TASK INPUTS:
....

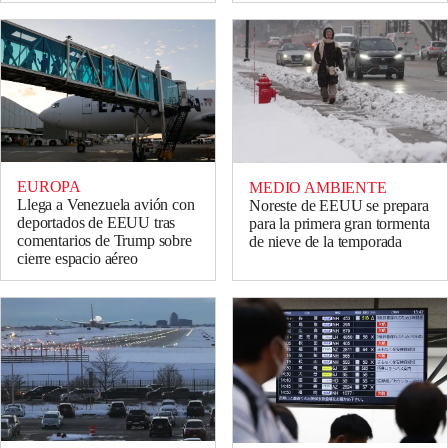
EUROPA
MEDIO AMBIENTE
Llega a Venezuela avión con
Noreste de EEUU se prepara
deportados de EEUU tras
para la primera gran tormenta
comentarios de Trump sobre
de nieve de la temporada
cierre espacio aéreo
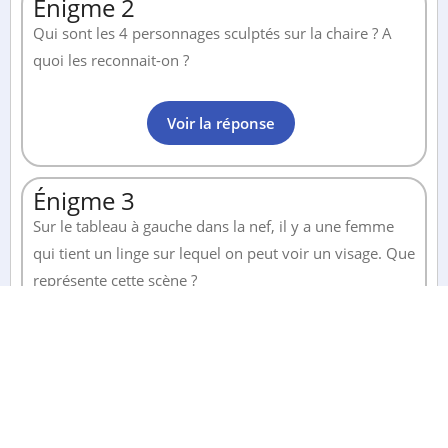
Énigme 2
Qui sont les 4 personnages sculptés sur la chaire ? A
quoi les reconnait-on ?
Voir la réponse
Énigme 3
Sur le tableau à gauche dans la nef, il y a une femme
qui tient un linge sur lequel on peut voir un visage. Que
représente cette scène ?
Voir la réponse
Énigme 4
Avez-vous identifié les 4 saints dont les reliques sont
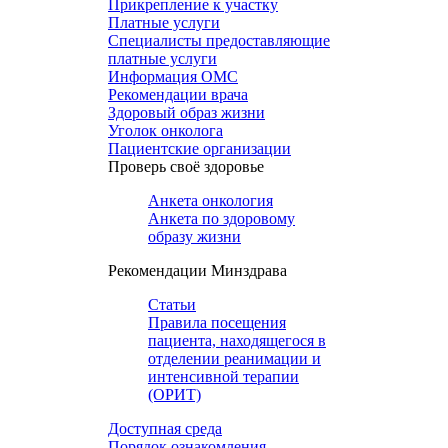
Прикрепление к участку
Платные услуги
Специалисты предоставляющие
платные услуги
Информация ОМС
Рекомендации врача
Здоровый образ жизни
Уголок онколога
Пациентские организации
Проверь своё здоровье
Анкета онкология
Анкета по здоровому
образу жизни
Рекомендации Минздрава
Статьи
Правила посещения
пациента, находящегося в
отделении реанимации и
интенсивной терапии
(ОРИТ)
Доступная среда
Порядок ознакомления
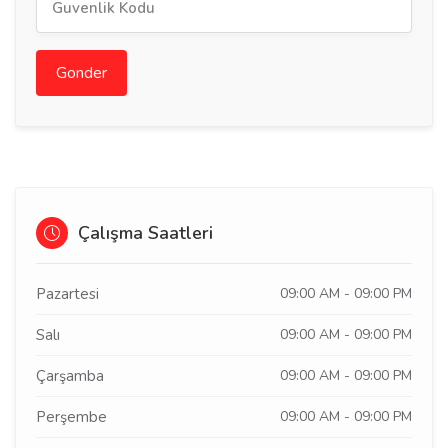
Gonder
Çalışma Saatleri
Pazartesi
09:00 AM - 09:00 PM
Salı
09:00 AM - 09:00 PM
Çarşamba
09:00 AM - 09:00 PM
Perşembe
09:00 AM - 09:00 PM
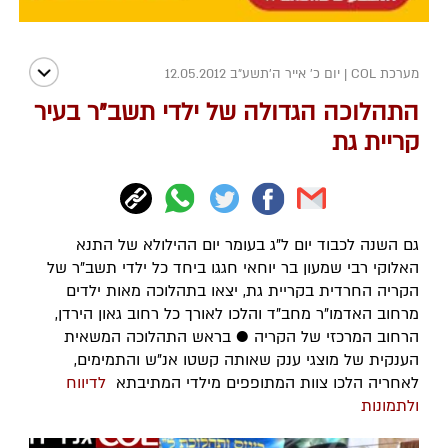
מערכת COL
|
יום כ' אייר ה׳תשע״ב 12.05.2012
התהלוכה הגדולה של ילדי תשב"ר בעיר
קריית גת
גם השנה לכבוד יום ל"ג בעומר יום ההילולא של התנא
האלוקי רבי שמעון בר יוחאי חגגו ביחד כל ילדי תשב"ר של
הקריה החרדית בקריית גת, יצאו בתהלוכה מאות ילדים
מרחוב האדמו"ר מחב"ד והלכו לאורך כל רחוב גאון הירדן,
הרחוב המרכזי של הקריה ● בראש התהלוכה המשאית
הענקית של מוצגי ענק שאותה קשטו אנ"ש והתמימים,
לאחריה הלכו צוות המתופפים מילדי המתיבתא
לדיווח
ולתמונות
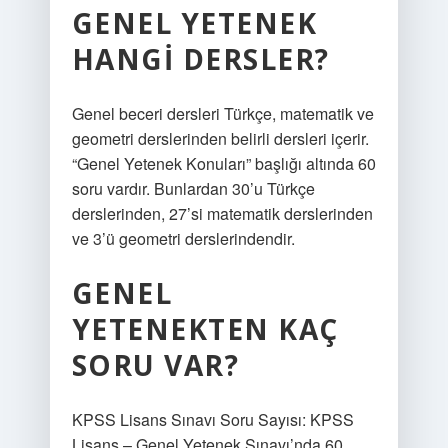
GENEL YETENEK
HANGI DERSLER?
Genel beceri dersleri Türkçe, matematik ve
geometri derslerinden belirli dersleri içerir.
“Genel Yetenek Konuları” başlığı altında 60
soru vardır. Bunlardan 30’u Türkçe
derslerinden, 27’si matematik derslerinden
ve 3’ü geometri derslerindendir.
GENEL
YETENEKTEN KAÇ
SORU VAR?
KPSS Lisans Sınavı Soru Sayısı: KPSS
Lisans – Genel Yetenek Sınavı’nda 60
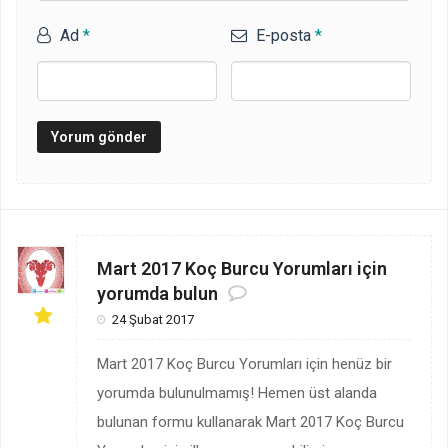
Ad
*
E-posta
*
Mart 2017 Koç Burcu Yorumları için
yorumda bulun
24 Şubat 2017
Mart 2017 Koç Burcu Yorumları için henüz bir
yorumda bulunulmamış! Hemen üst alanda
bulunan formu kullanarak Mart 2017 Koç Burcu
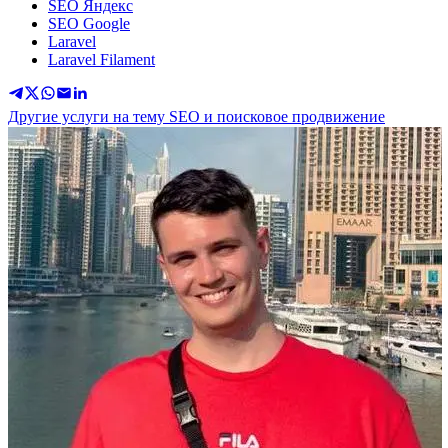
SEO Яндекс
SEO Google
Laravel
Laravel Filament
Другие услуги на тему SEO и поисковое продвижение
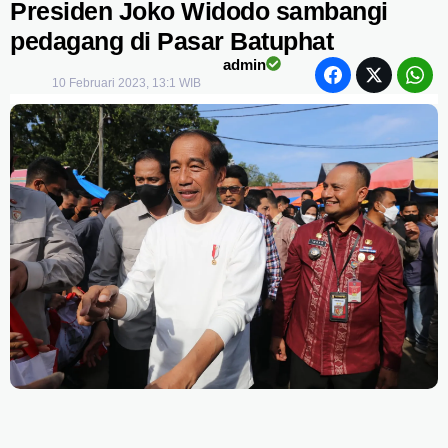
Presiden Joko Widodo sambangi
pedagang di Pasar Batuphat
admin
10 Februari 2023, 13:1 WIB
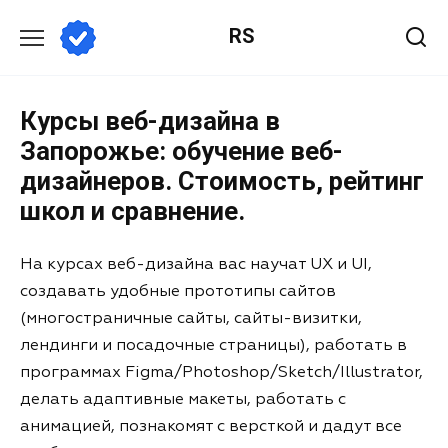
RS
Курсы веб-дизайна в
Запорожье: обучение веб-
дизайнеров. Стоимость, рейтинг
школ и сравнение.
На курсах веб-дизайна вас научат UX и UI,
создавать удобные прототипы сайтов
(многостраничные сайты, сайты-визитки,
лендинги и посадочные страницы), работать в
программах Figma/Photoshop/Sketch/Illustrator,
делать адаптивные макеты, работать с
анимацией, познакомят с версткой и дадут все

....

EXERCISE OBJECTIVE:
Pull each line that includes the word "yorumda" out of the material above.

OUTPUT:
yorumda bulun
yorumda bulunulmamış! Hemen üst alanda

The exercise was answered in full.